Performance Analysis - Numba
Number of effective sequences implemented in Numba
In the previous post I have compared various languages and libraries in terms of their speed. This notebook contains the code used in the comparison as well as some details about the choices made to improve the performance of numba implementation.
From Numba website: "Numba translates Python functions to optimized machine code at runtime using the industry-standard LLVM compiler library. Numba-compiled numerical algorithms in Python can approach the speeds of C or FORTRAN."
# ! pip install pandas
# ! pip install numba
import pandas as pd
def get_data(path):
fasta_df = pd.read_csv(path, lineterminator=">", header=None)
fasta_df[['id', 'seq']] = fasta_df[0].str.split('\n', expand=True)[[0,1]]
return fasta_df.seq.to_numpy(dtype=str)
seqs = get_data('picked_msa.fasta')
Just to remind the pseudo code looks like this:
for seq1 in seqs:
for seq2 in seqs:
if count_mathes(seq1, seq2) > threshold:
weight +=1
meff += 1/weight
meff = meff/(len(seq1)^0.5)
As with Numpy and Python versions, we use the same input data. The code is closer to the version of pure Python because wrapping optimised Numpy code turned out to be slower. It seems that you are better off leaving all optimisation for Numba.
import numpy as np
from numba import jit, prange
def get_nf_numba(seqs, threshold=0.8):
seqs = seqs.view(np.uint32).reshape(seqs.shape[0], -1)
n_seqs, seq_len = seqs.shape
is_same_cluster = np.eye(n_seqs)
for i in prange(n_seqs):
c = 0
for j in prange(i+1, n_seqs):
identity = np.equal(seqs[i], seqs[j]).mean()

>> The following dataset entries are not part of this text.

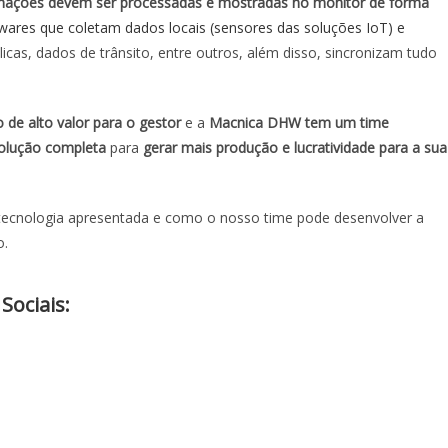
mações devem ser processadas e mostradas no monitor de forma
wares que coletam dados locais (sensores das soluções IoT) e
icas, dados de trânsito, entre outros, além disso, sincronizam tudo
 de alto valor para o gestor
e a
Macnica DHW tem um time
solução completa
para
gerar mais produção e lucratividade para a sua
tecnologia apresentada e como o nosso time pode desenvolver a
o.
iais:​​​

is_more = np.greater(identity, threshold)
is_same_cluster[i,j] = is_more
is_same_cluster[j,i] = is_more
meff = 1.0/is_same_cluster.sum(1)
return meff.sum()/(seq_len**0.5)
There are a couple of things that need to be done in order to utilise Numba fully. Firstly, Numba uses JIT -(just in time compilation)[https://en.wikipedia.org/wiki/Just-in-time_compilation]. Hence you need to wrap your functions with either @jit
or ‘jit’ function. Note, the first run of the wrapped function will be slower as Numba needs to compile code. Secondly, there is the nopython
option that bypasses the Python interpreter. It has its own down sides that allows code to run faster.
fn = jit(get_nf_numba, nopython=True,parallel=False)
fn(seqs[:100])
%%timeit -n 3 -r 3
fn(seqs[:2500])
Another really nice feature of Numba is that it allows to parallelise code with one single option as you can see below.
fn = jit(get_nf_numba, nopython=True,parallel=True)
fn(seqs[:100])
%%timeit -n 3 -r 3
fn(seqs[:2500])
Finally, if precision is less important and can be sacrificed for extra speed, there is fastmath
option. From (Numba documentation)[https://numba.readthedocs.io/en/stable/user/performance-tips.html?highlight=fastmath#fastmath]:
“In certain classes of applications strict IEEE 754 compliance is less important. As a result it is possible to relax some numerical rigour with view of gaining additional performance. The way to achieve this behaviour in Numba is through the use of the fastmath keyword argument”
fn = jit(get_nf_numba, nopython=True,parallel=True, fastmath=True)
fn(seqs[:100])
%%timeit -n 3 -r 3
fn(seqs[:2500])
Numba seemed to be the fastest library that I tried on CPU and was relatively easy to get started. Of course, there will be cases where Numba will not work, but in general it seems that Numba deserves to be at least considered seriously when looking for ways to improve performance of the code.